# Drill Press, a Must-Have?



## Locodcdude (Oct 24, 2010)

In my shop I've got all of your important tools, and some of those "Well, I'd prolly use one of these.." Tools. I've got a tablesaw, planer, a belt/disc sander, miter saw, band saw, and router / router table. I've been on the fence for quite a while on investing in a drill press for the shop. I've got a spot for it, but not sure if I would use it on every project or not. I've gotten by without one, but some applications I say, Maaannn.... Could have used it.. I know your low end model would cost about $100, and I could probably find a slightly used one on ebay for a little less or about the same for a higher end model. I'm just wondering if the investment right now in my small shop would be worth it. I have the money to buy one, but then I see a nice project I would like to build, and money is gone, and used to buy some nice wood.

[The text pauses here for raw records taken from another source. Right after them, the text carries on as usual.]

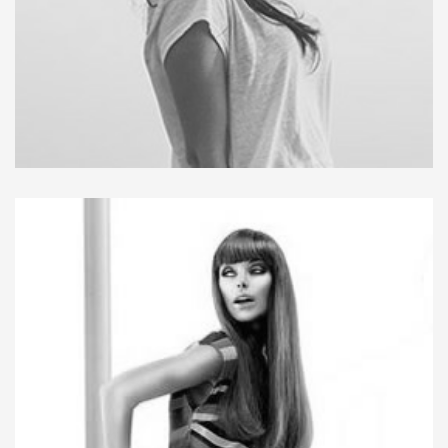
Integer tortor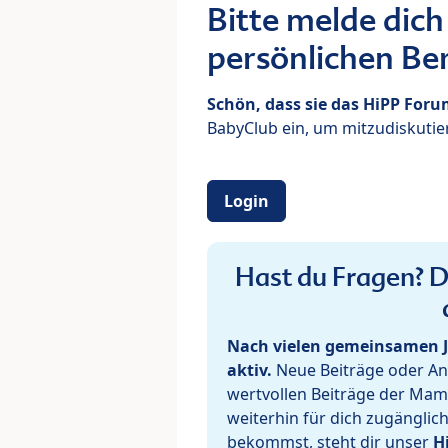
Bitte melde dich
persönlichen Ber
Schön, dass sie das HiPP For
BabyClub ein, um mitzudiskutier
Login
Hast du Fragen? De
Nach vielen gemeinsamen J
aktiv.
Neue Beiträge oder Ant
wertvollen Beiträge der Mam
weiterhin für dich zugänglic
bekommst, steht dir unser
H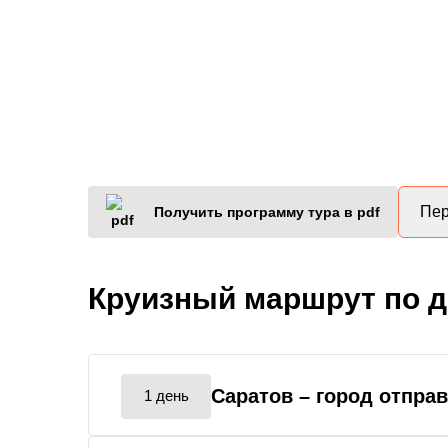
Пер
Получить программу тура в pdf
Круизный маршрут по 
Саратов
– город отпра
1 день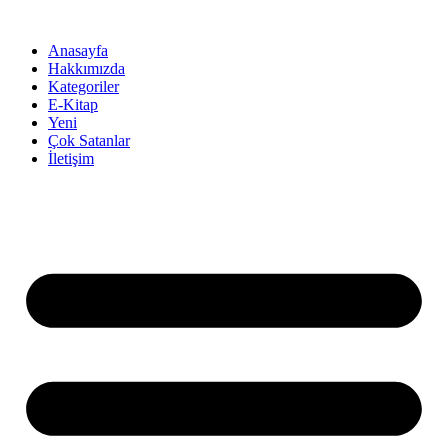
İçeriğe
atla
Anasayfa
Hakkımızda
Kategoriler
E-Kitap
Yeni
Çok Satanlar
İletişim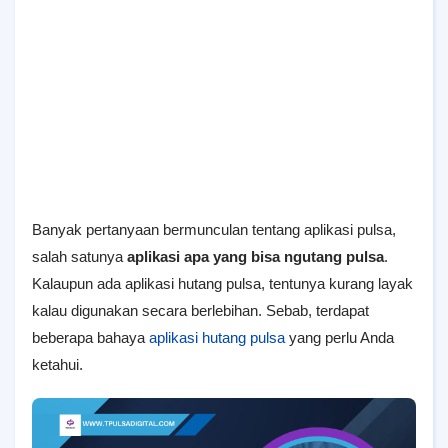
Banyak pertanyaan bermunculan tentang aplikasi pulsa,
salah satunya
aplikasi apa yang bisa ngutang pulsa
.
Kalaupun ada aplikasi hutang pulsa, tentunya kurang layak
kalau digunakan secara berlebihan. Sebab, terdapat
beberapa bahaya
aplikasi hutang pulsa
yang perlu Anda
ketahui.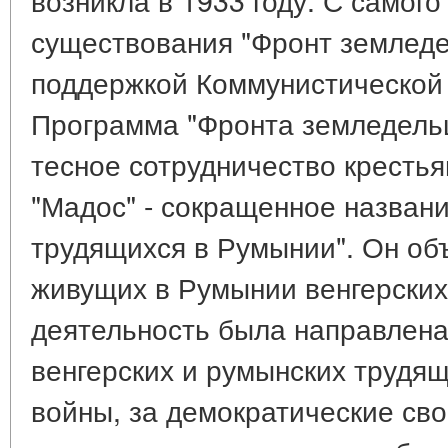
существования "Фронт земледе
поддержкой Коммунистической
Программа "Фронта земледель
тесное сотрудничество крестья
"Мадос" - сокращенное названи
трудящихся в Румынии". Он об
живущих в Румынии венгерских
деятельность была направлена
венгерских и румынских трудя
войны, за демократические сво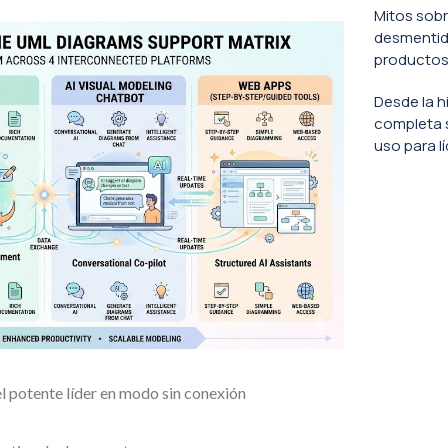
Mitos sobr
desmentido
productos
Desde la h
completa 
uso para l
el potente líder en modo sin conexión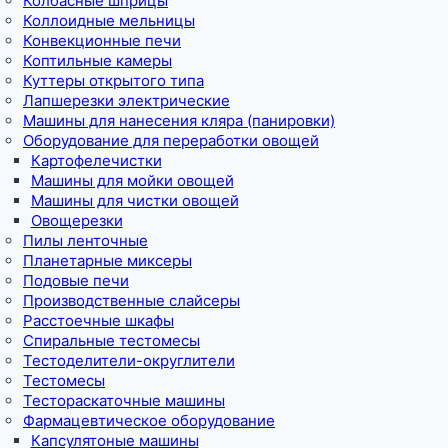
Колбасные шприцы
Коллоидные мельницы
Конвекционные печи
Коптильные камеры
Куттеры открытого типа
Лапшерезки электрические
Машины для нанесения кляра (панировки)
Оборудование для переработки овощей
Картофелечистки
Машины для мойки овощей
Машины для чистки овощей
Овощерезки
Пилы ленточные
Планетарные миксеры
Подовые печи
Производственные слайсеры
Расстоечные шкафы
Спиральные тестомесы
Тестоделители-округлители
Тестомесы
Тестораскаточные машины
Фармацевтическое оборудование
Капсулятоные машины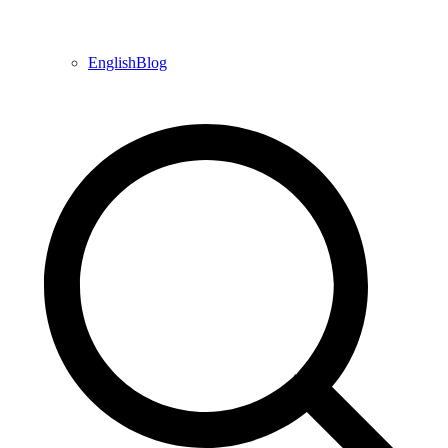
EnglishBlog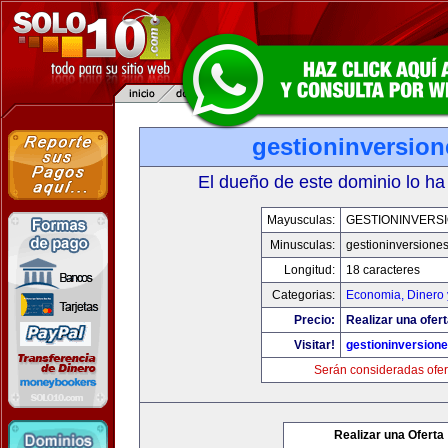
gestioninversio
El dueño de este dominio lo ha
Mayusculas:
GESTIONINVERS
Minusculas:
gestioninversione
Longitud:
18 caracteres
Categorias:
Economia, Dinero 
Precio:
Realizar una ofert
Visitar!
gestioninversion
Serán consideradas ofer
Realizar una Oferta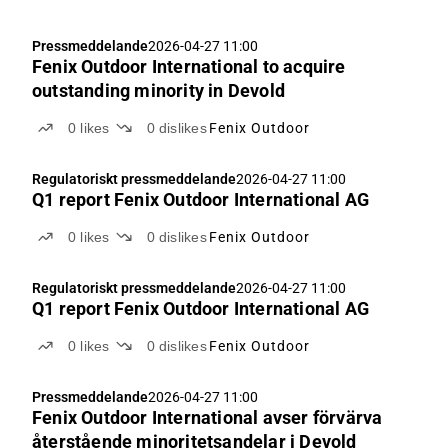
Pressmeddelande
2026-04-27 11:00
Fenix Outdoor International to acquire
outstanding minority in Devold
0
likes
0
dislikes
Fenix Outdoor
Regulatoriskt pressmeddelande
2026-04-27 11:00
Q1 report Fenix Outdoor International AG
0
likes
0
dislikes
Fenix Outdoor
Regulatoriskt pressmeddelande
2026-04-27 11:00
Q1 report Fenix Outdoor International AG
0
likes
0
dislikes
Fenix Outdoor
Pressmeddelande
2026-04-27 11:00
Fenix Outdoor International avser förvärva
återstående minoritetsandelar i Devold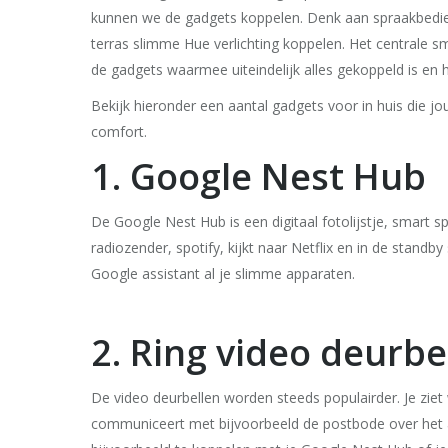
kunnen we de gadgets koppelen. Denk aan spraakbedien
terras slimme Hue verlichting koppelen. Het centrale 
de gadgets waarmee uiteindelijk alles gekoppeld is en 
Bekijk hieronder een aantal gadgets voor in huis di
comfort.
1. Google Nest Hub
De Google Nest Hub is een digitaal fotolijstje, smart sp
radiozender, spotify, kijkt naar Netflix en in de standb
Google assistant al je slimme apparaten.
2. Ring video deurbe
De video deurbellen worden steeds populairder. Je zie
communiceert met bijvoorbeeld de postbode over het ac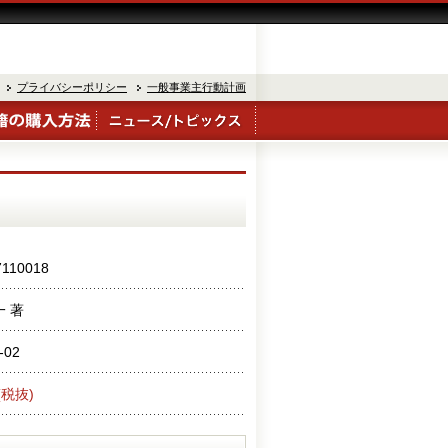
プライバシーポリシー
一般事業主行動計画
7110018
一 著
-02
(税抜)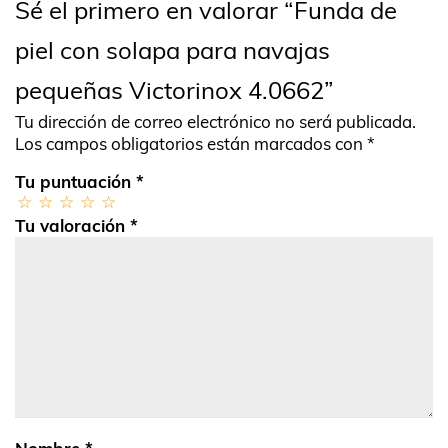
Sé el primero en valorar “Funda de
piel con solapa para navajas
pequeñas Victorinox 4.0662”
Tu dirección de correo electrónico no será publicada.
Los campos obligatorios están marcados con
*
Tu puntuación
*
Tu valoración
*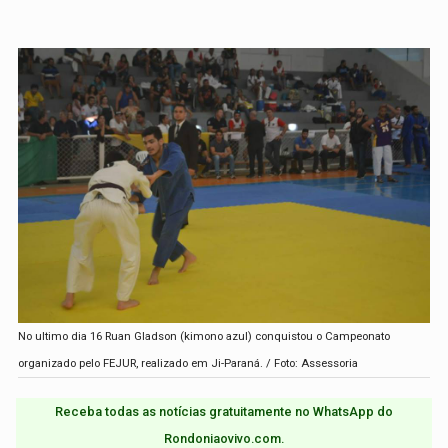
No ultimo dia 16 Ruan Gladson (kimono azul) conquistou o Campeonato
organizado pelo FEJUR, realizado em Ji-Paraná. / Foto: Assessoria
Receba todas as notícias gratuitamente no WhatsApp do
Rondoniaovivo.com.​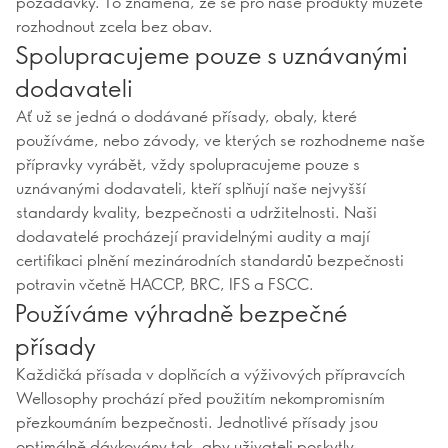
požadavky. To znamená, že se pro naše produkty můžete
rozhodnout zcela bez obav.
Spolupracujeme pouze s uznávanými
dodavateli
Ať už se jedná o dodávané přísady, obaly, které
používáme, nebo závody, ve kterých se rozhodneme naše
přípravky vyrábět, vždy spolupracujeme pouze s
uznávanými dodavateli, kteří splňují naše nejvyšší
standardy kvality, bezpečnosti a udržitelnosti. Naši
dodavatelé procházejí pravidelnými audity a mají
certifikaci plnění mezinárodních standardů bezpečnosti
potravin včetně HACCP, BRC, IFS a FSCC.
Používáme výhradně bezpečné
přísady
Každičká přísada v doplňcích a výživových přípravcích
Wellosophy prochází před použitím nekompromisním
přezkoumáním bezpečnosti. Jednotlivé přísady jsou
optimálně dávkovány tak, aby uživateli poskytly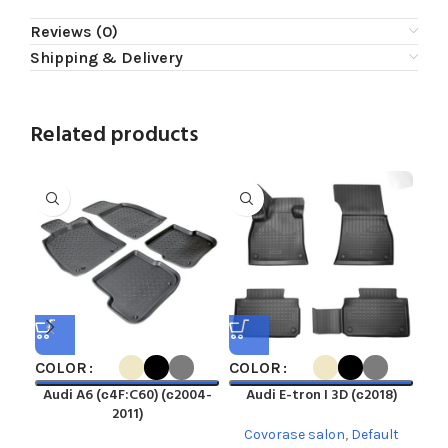
Reviews (0)
Shipping & Delivery
Related products
COLOR
COLOR
CO
Audi A6 (с4F:C60) (с2004-
Audi E-tron I 3D (с2018)
2011)
Covorase salon
,
Default
C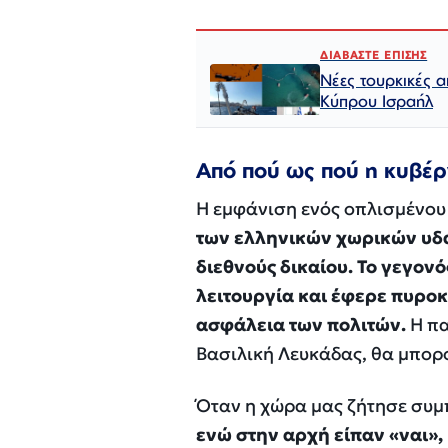
ΔΙΑΒΑΣΤΕ ΕΠΙΣΗΣ
Νέες τουρκικές α
Κύπρου Ισραήλ
Από πού ως πού η κυβέ
Η εμφάνιση ενός οπλισμένο
των ελληνικών χωρικών υδ
διεθνούς δικαίου. Το γεγονό
λειτουργία και έφερε πυροκ
ασφάλεια των πολιτών.
Η πα
Βασιλική Λευκάδας, θα μπορ
Όταν η χώρα μας ζήτησε συ
ενώ στην αρχή είπαν «ναι»,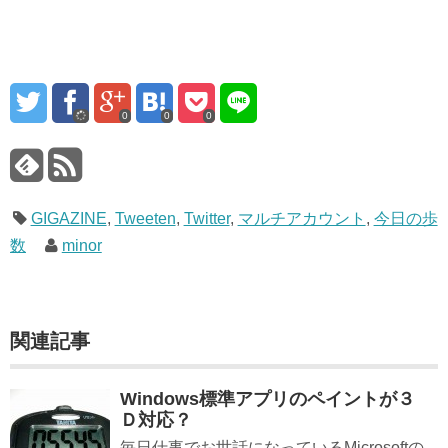
0
0
0
GIGAZINE
,
Tweeten
,
Twitter
,
マルチアカウント
,
今日の歩
数
minor
関連記事
Windows標準アプリのペイントが３
Ｄ対応？
毎日仕事でお世話になっているMicrosoftの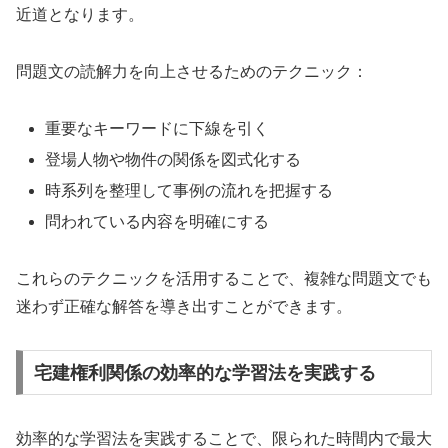
近道となります。
問題文の読解力を向上させるためのテクニック：
重要なキーワードに下線を引く
登場人物や物件の関係を図式化する
時系列を整理して事例の流れを把握する
問われている内容を明確にする
これらのテクニックを活用することで、複雑な問題文でも
迷わず正確な解答を導き出すことができます。
宅建権利関係の効率的な学習法を実践する
効率的な学習法を実践することで、限られた時間内で最大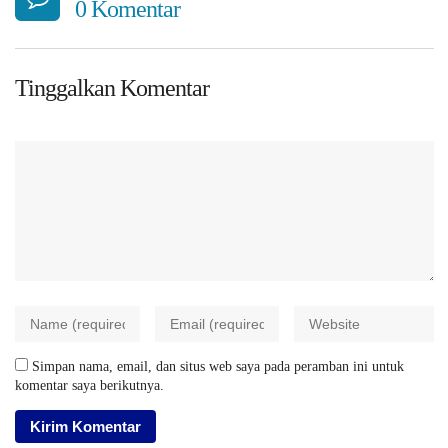
0 Komentar
Tinggalkan Komentar
Simpan nama, email, dan situs web saya pada peramban ini untuk
komentar saya berikutnya.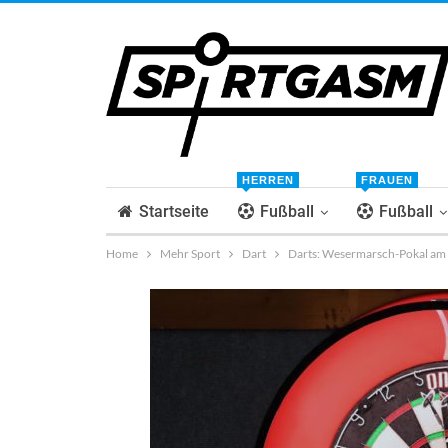
HERREN
FRAUEN
Startseite
Fußball
Fußball
Home
Mehr Sport
Dart
Darts: Wesermarsch-Pokal a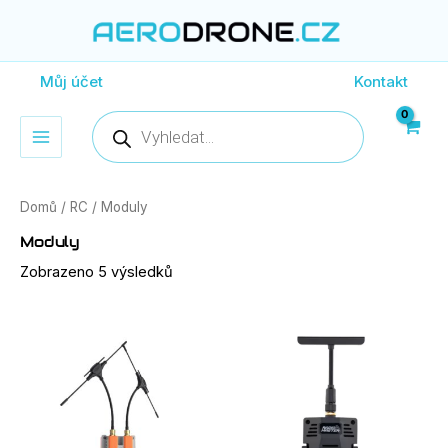
Seřazeno
Přeskočit
podle
ceny:
na
od
obsah
nejnižší
Můj účet
Kontakt
Products
search
Domů
/
RC
/ Moduly
Moduly
Zobrazeno 5 výsledků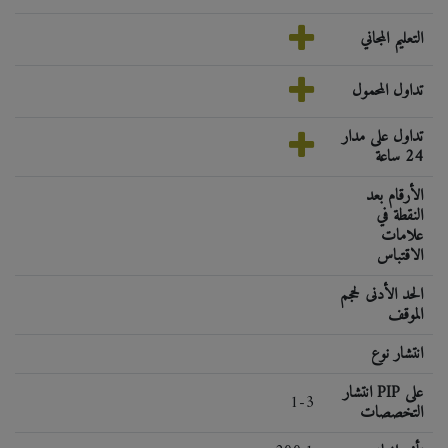
التعليم المجاني
تداول المحمول
تداول على مدار
24 ساعة
الأرقام بعد
النقطة في
علامات
الاقتباس
الحد الأدنى لحجم
الموقف
انتشار نوع
انتشار PIP على
1-3
التخصصات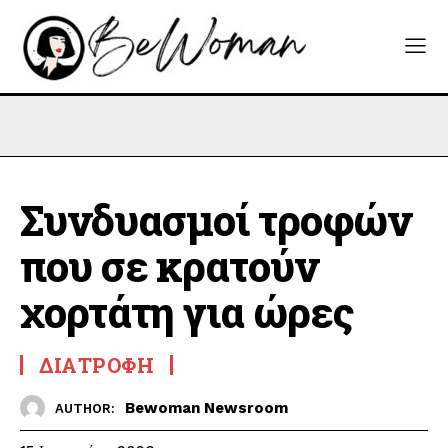
Συνδυασμοί τροφών
που σε κρατούν
χορτάτη για ώρες
ΔΙΑΤΡΟΦΉ
Bewoman Newsroom
AUTHOR: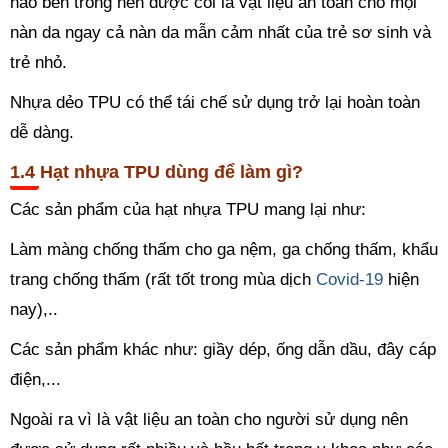
nào bên trong nên được coi là vật liệu an toàn cho mọi
nàn da ngay cả nàn da mẫn cảm nhất của trẻ sơ sinh và
trẻ nhỏ.
Nhựa dẻo TPU có thể tái chế sử dụng trở lại hoàn toàn
dễ dàng.
Hạt nhựa TPU dùng để làm gì?
Các sản phẩm của hạt nhựa TPU mang lại như:
Làm màng chống thấm cho ga nệm, ga chống thấm, khẩu
trang chống thấm (rất tốt trong mùa dịch
Covid-19
hiện
nay),..
Các sản phẩm khác như: giầy dép, ống dẫn dầu, đây cáp
điện,...
Ngoài ra vì là vật liệu an toàn cho người sử dụng nên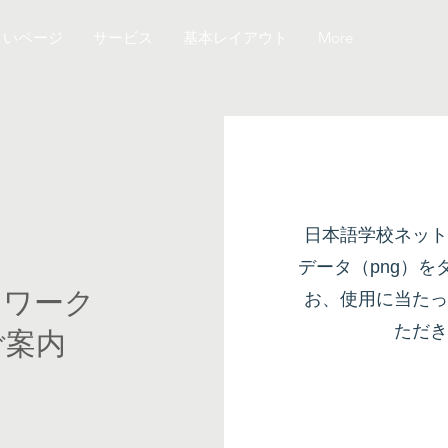
しいページ
サービス
基本レイアウト
More
日本語学校ネット
データ（png）
トワーク
お、使用に当たっ
ただき
ご案内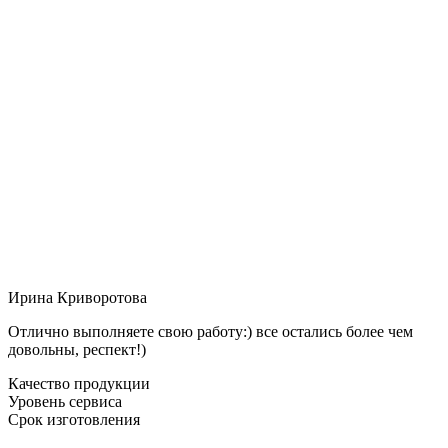
Ирина Криворотова
Отлично выполняете свою работу:) все остались более чем
довольны, респект!)
Качество продукции
Уровень сервиса
Срок изготовления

How many of you have drill presses? Are they floor model's, or benchtop models? Do you use them on every project / Almost every project?


----------



## dodgeboy77 (Mar 18, 2009)

I've had a floor model drill press for years. It wasn't a very expensive one and is not a name brand. It's served me well and I use it for many projects with twist drills, spade bits, hole saws, Forstner bits and occasionally a sanding drum. If you need a hole drilled straight (or at a specific angle) it's the tool to use.

Another thought: Though this is a woodworking forum, if you ever have to drill a hole through a thick piece of metal, the drill press is the go-to tool. The extra down force the drill press puts on the bit makes drilling metal much faster.

A DP would supplement your other equipment well.

Bill


----------



## rrbrown (Feb 15, 2009)

The thing is will you need it for things you currently build or maybe will build in the future. It's been my experience that the more experienced you get in woodworking the more diverse you become in the type of projects you take on. Then you end up with all tools are a necessity and the shop is to small.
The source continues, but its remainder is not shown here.